Phil was the complete architect, living and breathing his chosen occupation. With a highly creative mind and an inclination towards lateral thinking he was an engaging and challenging companion and good fun.

The only son of a doctor, he was born and brought up in Sunderland and showed early artistic talent and a determined interest in becoming an architect. Pursuing this desire, he went to Liverpool University to study Architecture from 1967 – 1970, but any further progress there was interrupted by the student rebellion that took place and in which he took part, ending up as one of the small group of students who were sent down by the University.

However, it could be said that at this point he achieved his highest national profile, appearing, to the surprise of many, including his parents, on the front page of the then Manchester Guardian.

He then came to London where he worked initially as an assistant to Alvin Boyarsky and then with the Architects at the Department of Health and Social Security.  At the same time he pursued his studies at the AA, gaining his Diploma in 1974. While working in the DHSS on the Harness Hospital Building System he met George Agron from Marcini and Patterson Architects in Berkley, USA, and was invited to join the firm to work on the Veteran Hospitals programme in which they were involved.

This was the beginning of Phil’s travels and work in many countries. He enjoyed everything about America and its culture and he worked there, in California and New York, for ten years before returning to the UK in the 1980s. From here, where he had become a Director at Fitch, he left for St Vincent in the Caribbean and then, in the late 1990s he moved to Poland.

Wherever Phil went he made good friends. Although he was not always able to keep in touch from abroad, the moment he returned anywhere he was on the phone to say Hi, I’m back! He researched, planned, designed and built a wide range of projects, not just hospitals, in the UK, USA, West Indies and Eastern Europe. One of his more recent projects, Tulipan House, a 20,000m² office development in Warsaw, has recently received an award.

Phil was based in Poland when his health worsened, forcing a return to the UK in 2003. Despite these problems and his loss of sight, his interests, enthusiasm and creativity did not diminish. It was typical of his character and dedication to the pursuit of his profession and his wide ranging interests in the world of ideas that the obstacles created by his illness were seen by him as challenges to be overcome: where others would have faltered he continued with determination and, amongst other enterprises, responded to two opportunities to participate in ideas competitions for future hospitals.

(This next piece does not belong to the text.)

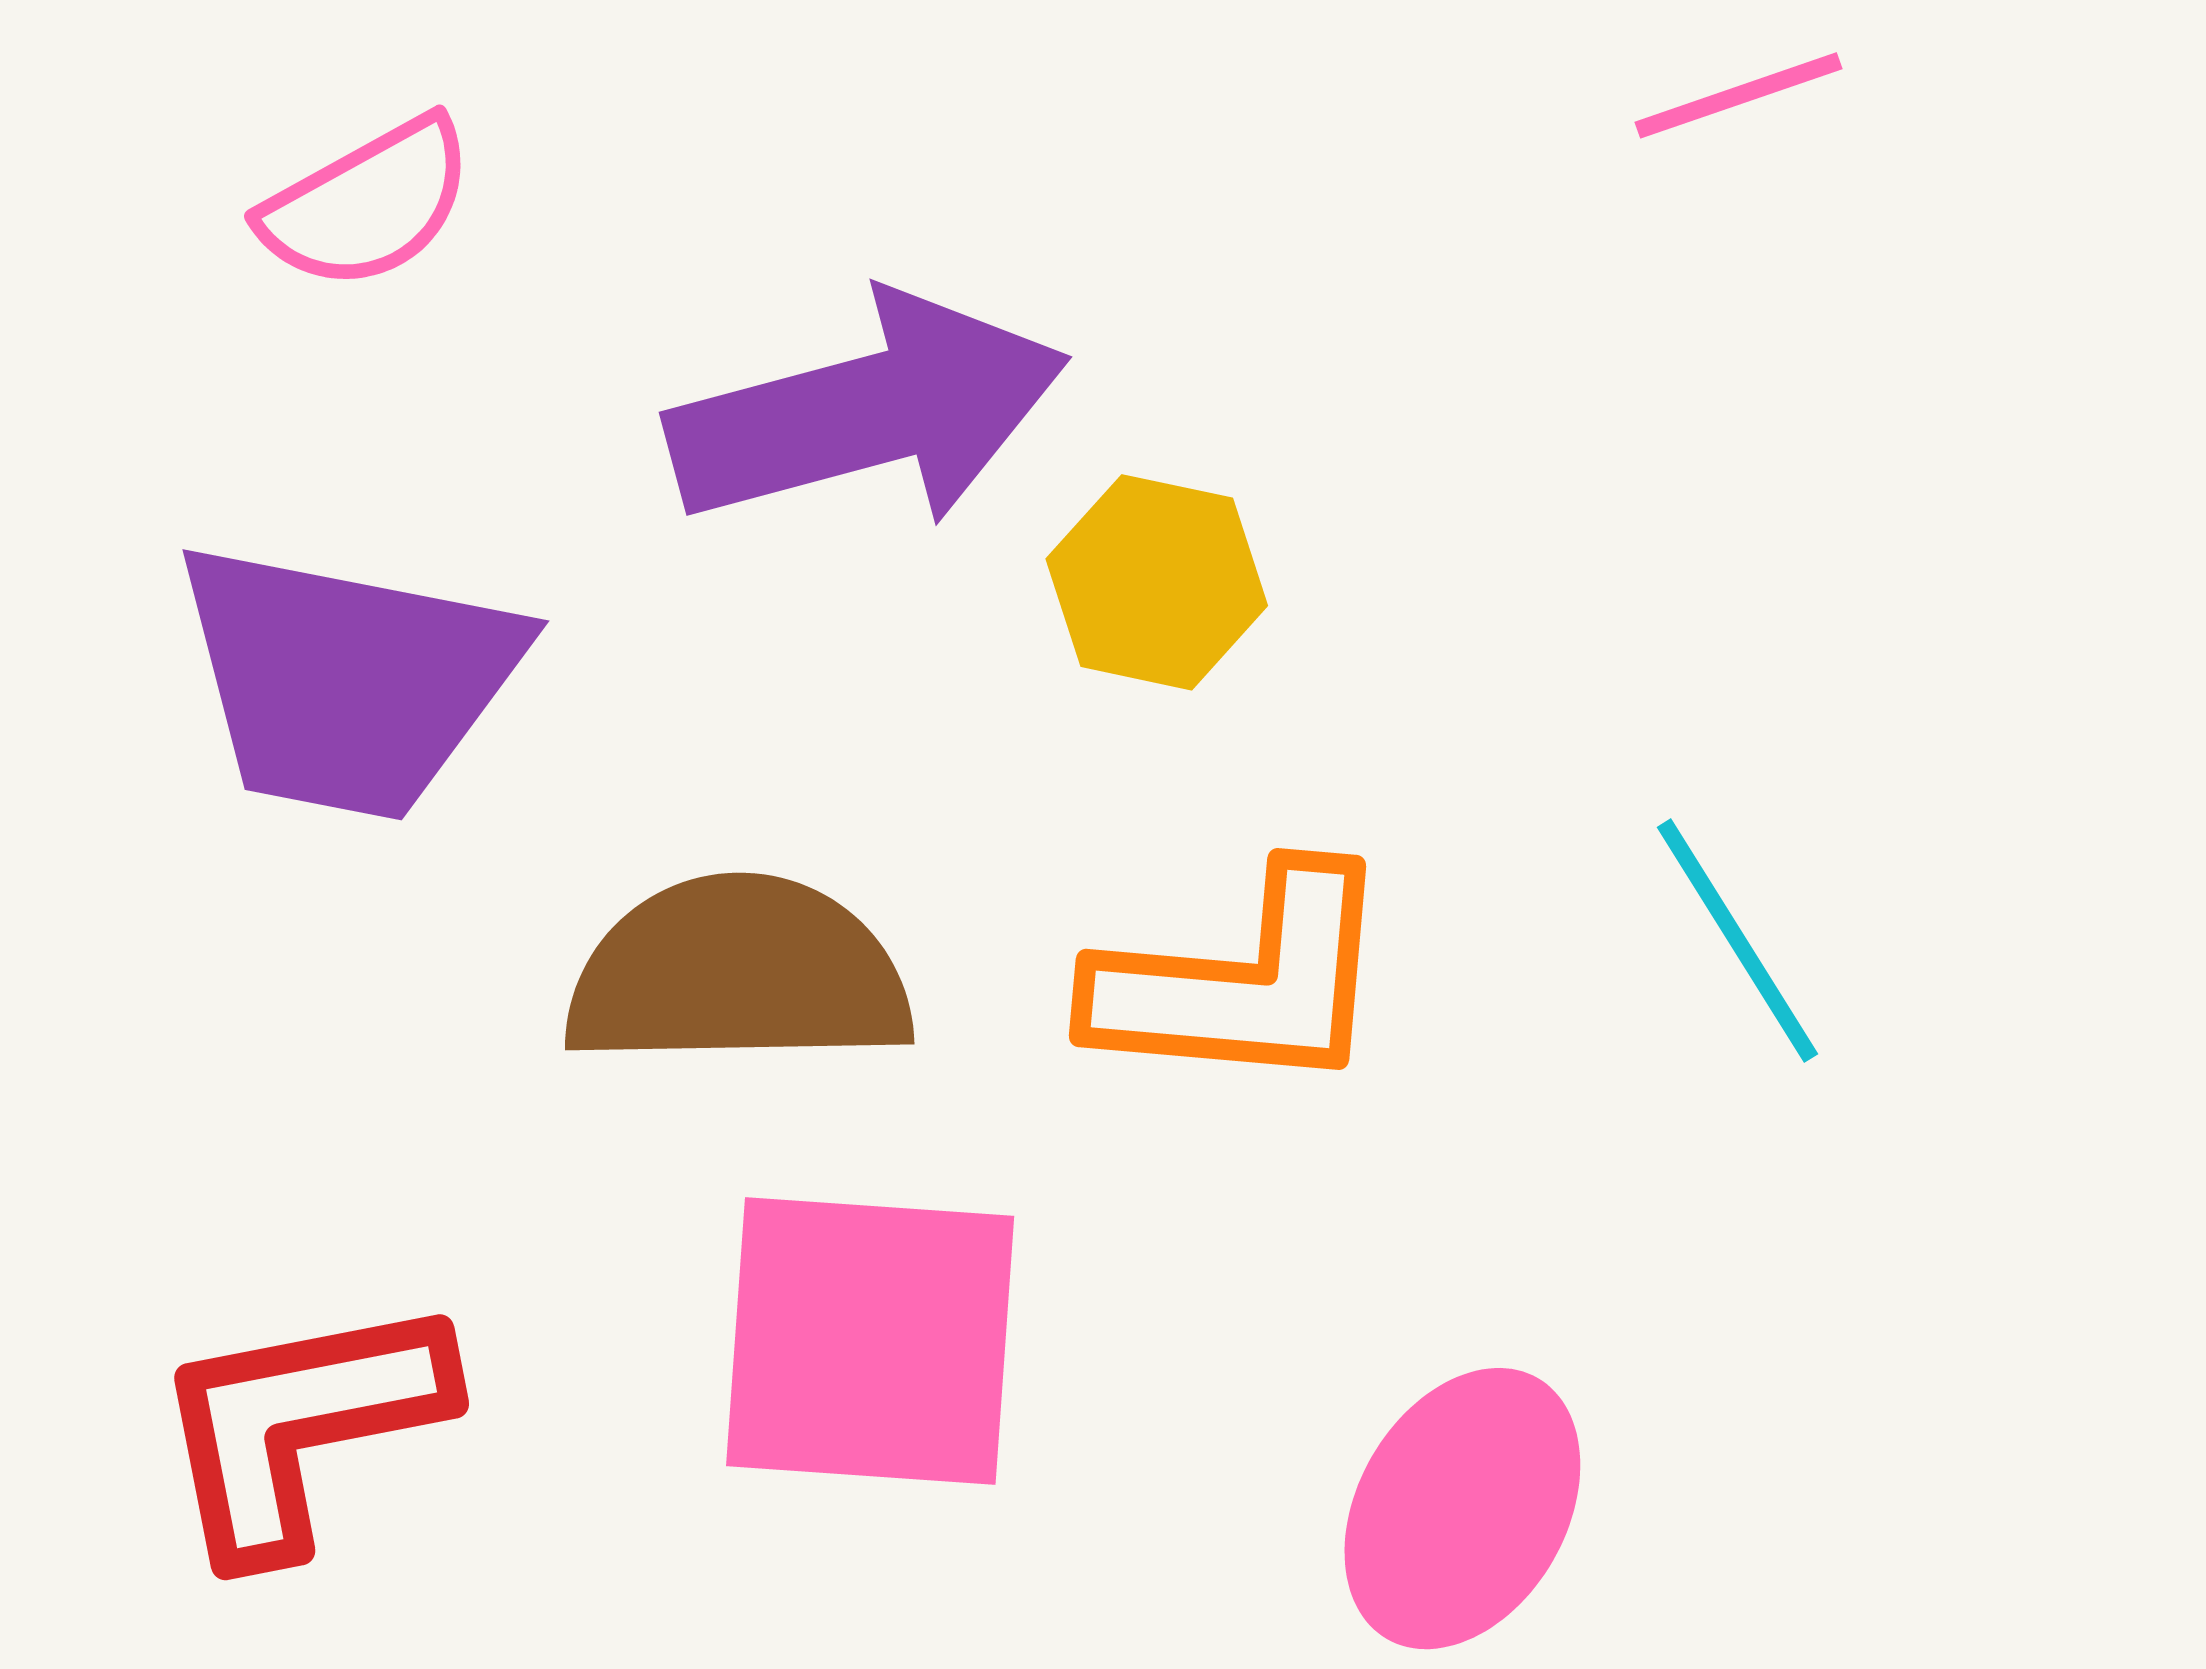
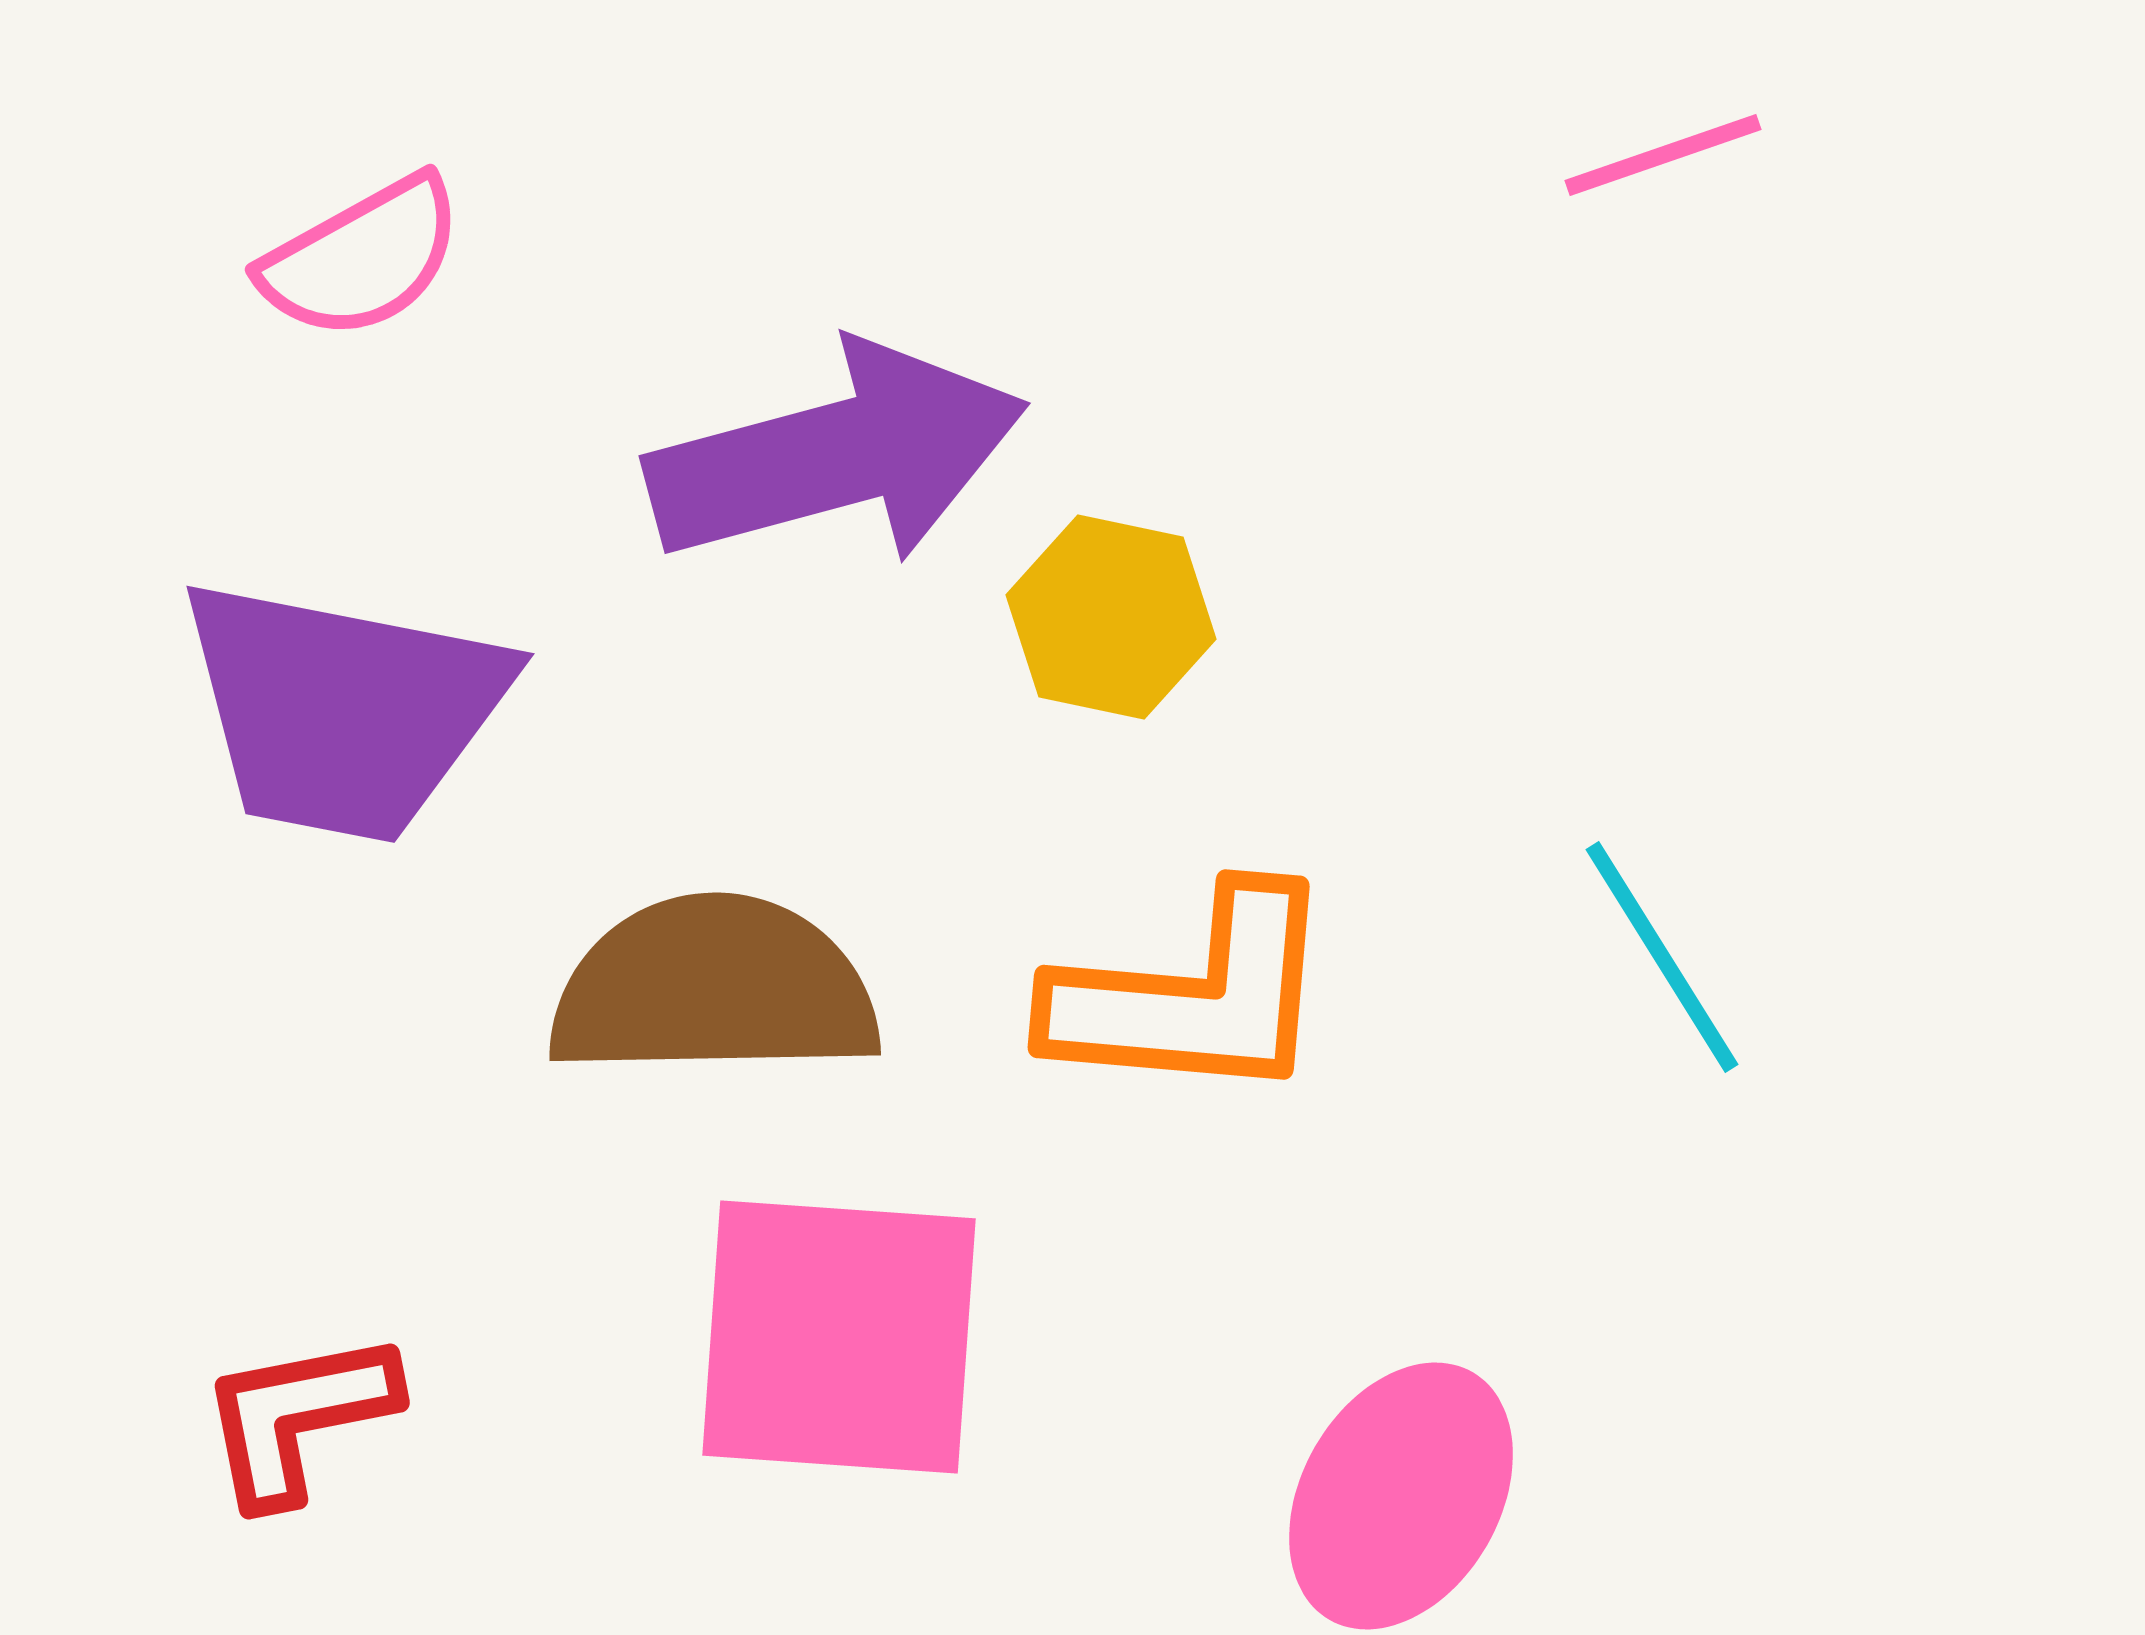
red L-shape: (300, 1425) -> (298, 1417), size x0.7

The first of these was for Riga in Latvia, and the second for a hypothetical site in Holland. Both were well received and gave him the opportunity to see a number of his European friends.

He became an active and helpful member of Architects for Health, frequently writing up reports on events for placement on its website. His visit last year to Brazil with colleagues from Architects for Health produced an entertaining video about their trip to Brasilia and its architect, Oscar Niemeyer. This was shown in his absence at the society’s meeting at the Brazilian Embassy, and he was pleased to know that it was well received

More recently he was able to visit Israel and, despite his lack of sight, managed through his many contacts and friends, to travel round and visit a number of hospitals. It pleased him immensely, that while he was there, he was invited to give a lecture on architecture in the Palestinian city of Ramallah.

His final achievement was his contribution to the winning design in the international competition for the Nelson Mandela Children’s Hospital in Johannesburg, which is to be built in 2014. He had great respect and admiration for Nelson Mandela and said that what he really wanted was to have had the opportunity to meet him and shake his hand. Yes, and maybe a photo shot too!

It was a measure of Phil’s ability to win the life-long loyalty of his friends that, while over seventy of them were able to attend his funeral two days after his death, a large number of those who were unable to get there gathered in January to hold a wake simultaneously in London and New York to celebrate his life and honour his parting.